Ingredients
Equipment
Method
Prep steak and season
- Pat the steak cubes completely dry with paper towels, then season generously with salt, black pepper, smoked paprika, and garlic powder and toss to coat evenly. Keep the seasoning on the surface for a deep golden sear.
Sear steak
- Heat a large cast iron skillet over high heat, add the olive oil, and let it shimmer until almost smoking. You should see light wisps of heat above the oil.
- Add the steak cubes in a single layer (don’t crowd the pan) and sear without moving for 1–2 minutes, until a deep brown crust forms. Flip and sear the other side for 1 minute.
- Remove the steak to a plate and set aside, since it will finish cooking when you return it to the sauce. Keep any steak juices on the plate.
Sear zucchini
- Reduce heat to medium-high, add zucchini rounds to the same pan in a single layer, and sear for 2–3 minutes per side until golden and just tender. Transfer zucchini to a plate with the steak.
Make garlic butter sauce
- Reduce heat to medium, add the butter, and melt it while scraping up the browned bits from the bottom of the pan. Stir until the butter looks slightly foamy and glossy.
- Add the minced garlic and cook for 30–45 seconds until fragrant and just golden, without letting it burn. The garlic should smell toasted but not dark.
- Stir in the thyme, soy sauce, red pepper flakes (if using), and lemon juice, then let the sauce bubble for 30 seconds. The sauce should look slightly reduced and glossy.
Toss and serve
- Return the steak and zucchini to the pan and toss in the garlic butter sauce for 1–2 minutes until fully coated and heated through. The steak should be medium to medium-rare at this point.
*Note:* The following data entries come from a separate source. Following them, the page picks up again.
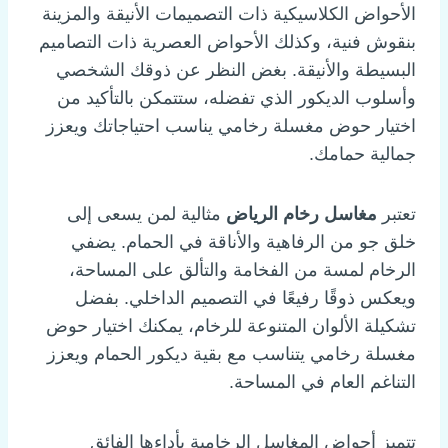
الأحواض الكلاسيكية ذات التصميمات الأنيقة والمزينة
بنقوش فنية، وكذلك الأحواض العصرية ذات التصاميم
البسيطة والأنيقة. بغض النظر عن ذوقك الشخصي
وأسلوب الديكور الذي تفضله، ستتمكن بالتأكيد من
اختيار حوض مغسلة رخامي يناسب احتياجاتك ويعزز
جمالية حمامك.
تعتبر
مغاسل رخام الرياض
مثالية لمن يسعى إلى
خلق جو من الرفاهية والأناقة في الحمام. يضفي
الرخام لمسة من الفخامة والتألق على المساحة،
ويعكس ذوقًا رفيعًا في التصميم الداخلي. بفضل
تشكيلة الألوان المتنوعة للرخام، يمكنك اختيار حوض
مغسلة رخامي يتناسب مع بقية ديكور الحمام ويعزز
التناغم العام في المساحة.
تتميز أحواض المغاسل الرخامية بأداءها الفائق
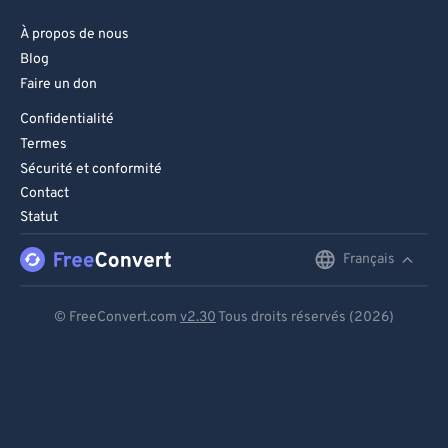
À propos de nous
Blog
Faire un don
Confidentialité
Termes
Sécurité et conformité
Contact
Statut
Français
English
Deutsch
© FreeConvert.com
v2.30
Tous droits réservés (2026)
Español
Français
Português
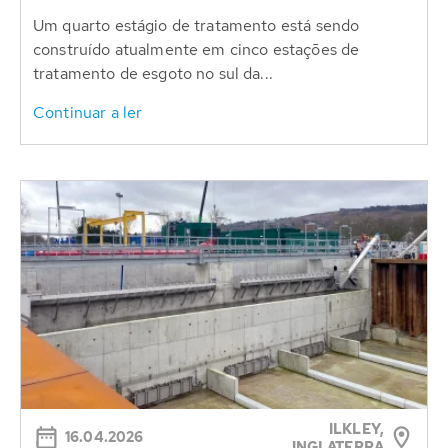
Um quarto estágio de tratamento está sendo
construído atualmente em cinco estações de
tratamento de esgoto no sul da...
Continuar a ler
ILKLEY,
16.04.2026
INGLATERRA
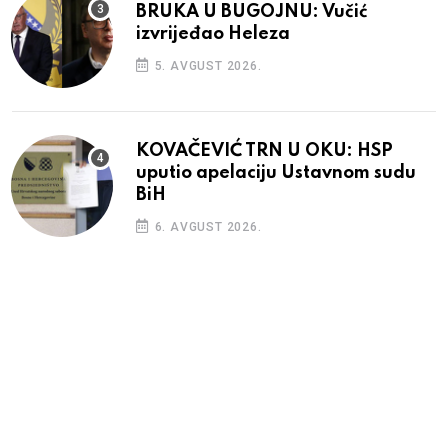
BRUKA U BUGOJNU: Vučić
izvrijeđao Heleza
5. AVGUST 2026.
KOVAČEVIĆ TRN U OKU: HSP
uputio apelaciju Ustavnom sudu
BiH
6. AVGUST 2026.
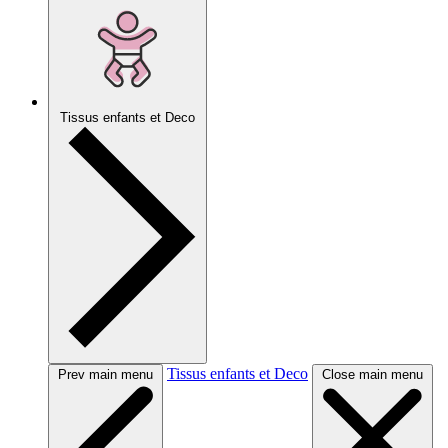
Tissus enfants et Deco
Tissus enfants et Deco
Prev main menu
Close main menu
- Remove from heat, garnish with fresh parsley and an extra squeeze of lemon, then serve immediately straight from the skillet. The surface should look buttery and lightly sauced.
Notes
For the best sear, make sure the steak is fully dry before seasoning and keep the steak in a single layer during the first sear. Store leftovers in an airtight container in the refrigerator up to 3 days; reheat gently in a skillet over low heat until warmed through. Freezing is not recommended because the zucchini can soften. For a lighter option, use 2 tbsp butter plus 2 tbsp olive oil for the sauce (texture will be slightly less rich).